Recorded information:

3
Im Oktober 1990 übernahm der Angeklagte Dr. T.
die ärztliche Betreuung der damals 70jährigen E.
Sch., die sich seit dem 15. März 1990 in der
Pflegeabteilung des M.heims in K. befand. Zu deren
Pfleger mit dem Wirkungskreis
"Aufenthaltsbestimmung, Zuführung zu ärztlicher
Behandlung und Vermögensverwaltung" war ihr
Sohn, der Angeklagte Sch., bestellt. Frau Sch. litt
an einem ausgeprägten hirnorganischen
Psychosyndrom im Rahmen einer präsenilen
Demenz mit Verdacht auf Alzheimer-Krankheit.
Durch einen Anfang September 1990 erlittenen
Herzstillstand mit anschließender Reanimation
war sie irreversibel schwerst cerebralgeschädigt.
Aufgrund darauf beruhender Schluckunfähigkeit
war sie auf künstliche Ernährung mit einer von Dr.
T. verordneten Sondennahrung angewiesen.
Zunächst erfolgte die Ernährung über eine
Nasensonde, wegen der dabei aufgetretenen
...
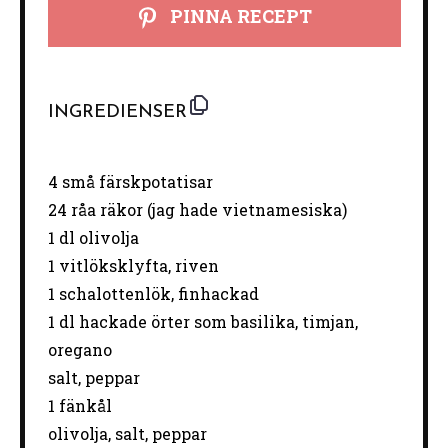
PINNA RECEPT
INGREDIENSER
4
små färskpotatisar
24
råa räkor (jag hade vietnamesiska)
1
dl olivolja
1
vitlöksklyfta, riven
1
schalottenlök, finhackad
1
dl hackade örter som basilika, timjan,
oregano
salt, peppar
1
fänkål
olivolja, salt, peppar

Your objective: Filter the records above and copy every line that contains the word "Ernährung".

Written solution:
war sie auf künstliche Ernährung mit einer von Dr.
Zunächst erfolgte die Ernährung über eine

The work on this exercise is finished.